§ **TASK BRIEF**:
All of the data below is to be repeated exactly, except for the pictures.

MATERIAL PROVIDED START

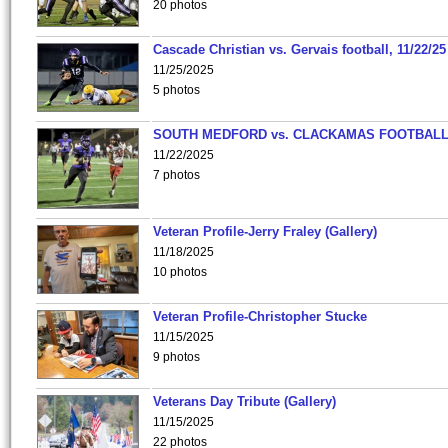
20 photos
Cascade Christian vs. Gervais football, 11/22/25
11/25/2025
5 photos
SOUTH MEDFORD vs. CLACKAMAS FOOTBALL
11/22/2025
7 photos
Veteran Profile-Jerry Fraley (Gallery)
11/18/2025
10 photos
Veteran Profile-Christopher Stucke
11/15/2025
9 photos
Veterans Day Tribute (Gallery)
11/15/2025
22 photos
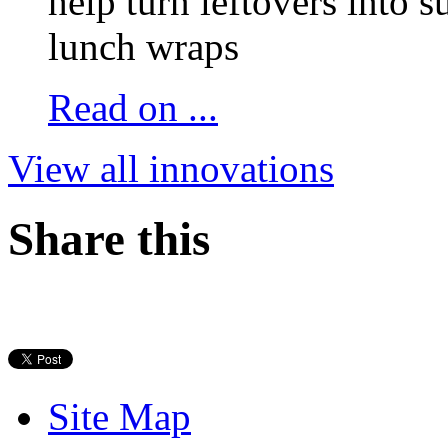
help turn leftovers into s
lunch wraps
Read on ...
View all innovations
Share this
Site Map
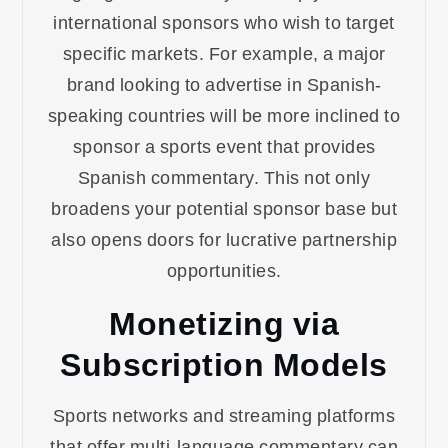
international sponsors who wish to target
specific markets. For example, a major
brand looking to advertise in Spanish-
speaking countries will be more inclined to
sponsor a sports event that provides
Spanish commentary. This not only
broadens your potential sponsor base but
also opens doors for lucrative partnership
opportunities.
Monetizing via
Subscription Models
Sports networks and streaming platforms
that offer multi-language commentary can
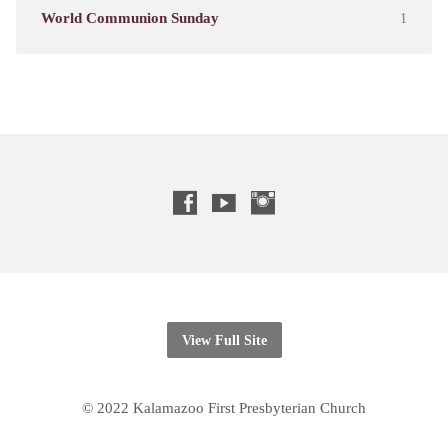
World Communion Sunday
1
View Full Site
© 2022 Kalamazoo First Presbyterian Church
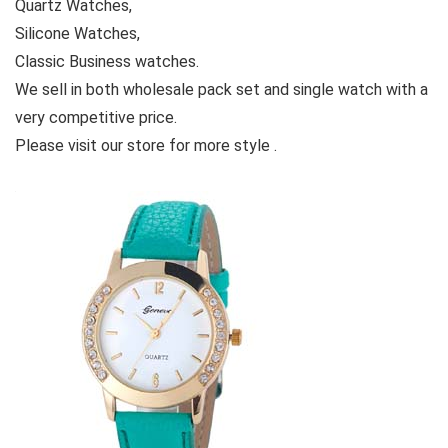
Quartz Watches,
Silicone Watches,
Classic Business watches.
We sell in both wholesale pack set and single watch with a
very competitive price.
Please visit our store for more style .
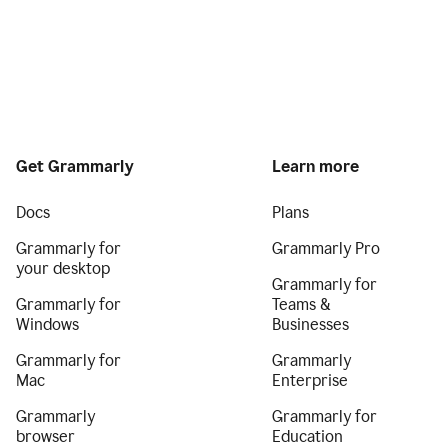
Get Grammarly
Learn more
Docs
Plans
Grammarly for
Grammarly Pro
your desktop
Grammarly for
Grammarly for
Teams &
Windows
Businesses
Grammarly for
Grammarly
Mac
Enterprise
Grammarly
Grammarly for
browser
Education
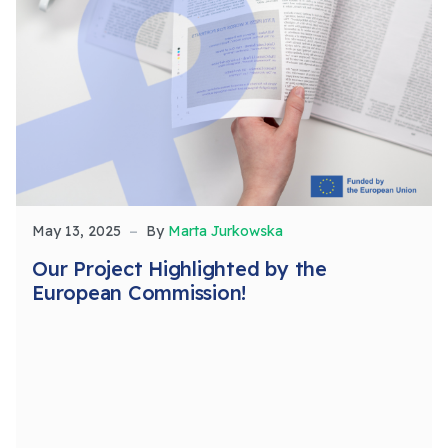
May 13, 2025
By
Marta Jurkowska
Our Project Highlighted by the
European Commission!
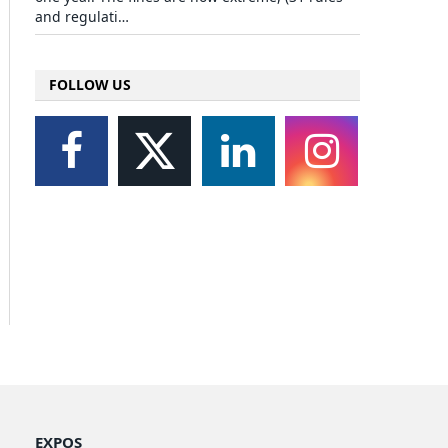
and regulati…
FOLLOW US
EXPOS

MATERIAL PROVIDED END

§ **EXERCISE RESULT**:
20 photos
Cascade Christian vs. Gervais football, 11/22/25
11/25/2025
5 photos
SOUTH MEDFORD vs. CLACKAMAS FOOTBALL
11/22/2025
7 photos
Veteran Profile-Jerry Fraley (Gallery)
11/18/2025
10 photos
Veteran Profile-Christopher Stucke
11/15/2025
9 photos
Veterans Day Tribute (Gallery)
11/15/2025
22 photos
help turn leftovers into s
lunch wraps
Read on ...
View all innovations
Share this
Site Map
international sponsors who wish to target
specific markets. For example, a major
brand looking to advertise in Spanish-
speaking countries will be more inclined to
sponsor a sports event that provides
Spanish commentary. This not only
broadens your potential sponsor base but
also opens doors for lucrative partnership
opportunities.
Monetizing via
Subscription Models
Sports networks and streaming platforms
that offer multi-language commentary can
World Communion Sunday
1
View Full Site
© 2022 Kalamazoo First Presbyterian Church
Quartz Watches,
Silicone Watches,
Classic Business watches.
We sell in both wholesale pack set and single watch with a
very competitive price.
Please visit our store for more style .
Get Grammarly
Learn more
Docs
Plans
Grammarly for
Grammarly Pro
your desktop
Grammarly for
Grammarly for
Teams &
Windows
Businesses
Grammarly for
Grammarly
Mac
Enterprise
Grammarly
Grammarly for
browser
Education
May 13, 2025
By
Marta Jurkowska
Our Project Highlighted by the
European Commission!
and regulati…
FOLLOW US
EXPOS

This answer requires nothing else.